Fútbol, poder y geopolítica: La «llave de oro» de la Casa Blanca que une a Cristiano Ronaldo con Donald Trump y el príncipe saudí
El astro portugués fue el invitado estelar de una cena de gala en Washington junto a figuras de la élite global, incluido el presidente de la FIFA y el controvertido príncipe heredero saudí Mohammed bin Salman. La reunión se inscribe en la estrategia de promoción de Arabia Saudita para ser anfitrión del Mundial 2034.
Un encuentro que trasciende el deporte
Una fotografía publicada por Cristiano Ronaldo en su cuenta de Instagram desató una ola de repercusiones en el cruce entre el deporte, la política y los grandes negocios. El capitán de la selección portuguesa mostró con orgullo la «Llave de oro» de la Casa Blanca, un obsequio que le fue entregado por el expresidente estadounidense Donald Trump tras una exclusiva cena de gala.
«Gracias, señor Presidente, por su invitación y por la cálida bienvenida que usted y la Primera Dama nos brindaron a mí y a mi futura esposa (la argentina) Georgina Rodríguez», escribió Ronaldo en un posteo que rápidamente superó los 21 millones de ‘me gusta’. El mensaje del futbolista giró en torno a la inspiración de nuevas generaciones para un futuro de «coraje, responsabilidad y una paz duradera».
El encuentro en la Casa Blanca fue mucho más que un saludo protocolar. El evento, que tuvo lugar durante la noche del miércoles, se caracterizó por la convergencia de figuras de alto perfil. Además de Trump, su esposa y Ronaldo, estuvieron presentes el megamagnate tecnológico Elon Musk, el presidente de la Federación Internacional de Fútbol Asociado (FIFA), Gianni Infantino, y una de las figuras políticas más polémicas del momento: el príncipe heredero saudí Mohammed bin Salman (MBS).

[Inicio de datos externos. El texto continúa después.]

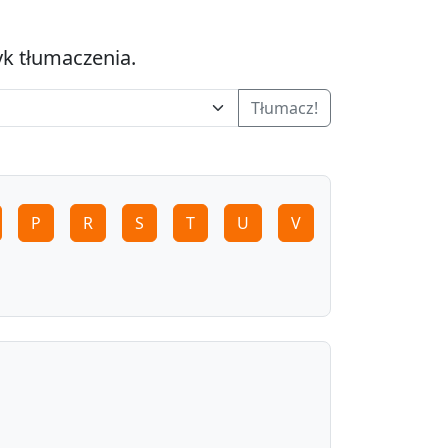
yk tłumaczenia.
Tłumacz!
P
R
S
T
U
V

El propio Donald Trump destacó la presencia del astro del fútbol, bromeando al mencionar que, tras presentarle a su hijo pequeño, Barron Trump, este «lo respeta un poco más» a su padre. La Casa Blanca también difundió un video mostrando a Trump ofreciendo un recorrido a Ronaldo y Georgina Rodríguez por la columnata, lo que subraya el carácter de visita oficial y amigable.
La sombra del Mundial 2034 y la controversia saudí
La presencia simultánea de Cristiano Ronaldo, Gianni Infantino y Mohammed bin Salman en la capital estadounidense no fue casual, sino que se enmarca directamente en una poderosa estrategia de diplomacia deportiva: la promoción de la candidatura de Arabia Saudita para ser sede de la Copa del Mundo de Fútbol de 2034.
El futbolista portugués, una figura icónica a nivel mundial, se ha convertido en el principal embajador deportivo del reino saudí desde que firmó su contrato con el equipo Al-Nassr FC a finales de 2022. Este club es propiedad mayoritaria del fondo soberano PIF (Fondo de Inversión Pública) de Arabia Saudita, cuyo presidente es el propio príncipe Mohammed bin Salman.
Ronaldo no solo ha renovado su contrato en junio, sino que también ha sido una voz activa en el respaldo a la candidatura de 2034, asegurando públicamente que, por lo que ha visto, está convencido de que será la «mejor Copa del Mundo de la historia». Este rol de influencia y promoción es clave para el reino, que busca utilizar el deporte como una herramienta para mejorar su imagen internacional, un proceso conocido como «sportswashing».
La presencia de MBS, por su parte, reavivó el debate sobre su figura política. El príncipe heredero es señalado por agencias de inteligencia occidentales como el responsable intelectual del brutal asesinato del periodista del Washington Post, Jamal Khashoggi, en el consulado saudí en Estambul en 2018. Si bien bin Salman niega su participación, el caso generó un aislamiento diplomático que esta visita a la Casa Blanca, con figuras de talla global como Ronaldo y Musk, busca mitigar y normalizar ante la opinión pública.
En este complejo escenario de intereses, la «llave de oro» de la Casa Blanca que recibió Cristiano Ronaldo simboliza la intersección de estos tres mundos: la influencia global del deporte, el poder político de Estados Unidos y la inyección de capital y promoción geopolítica de Arabia Saudita.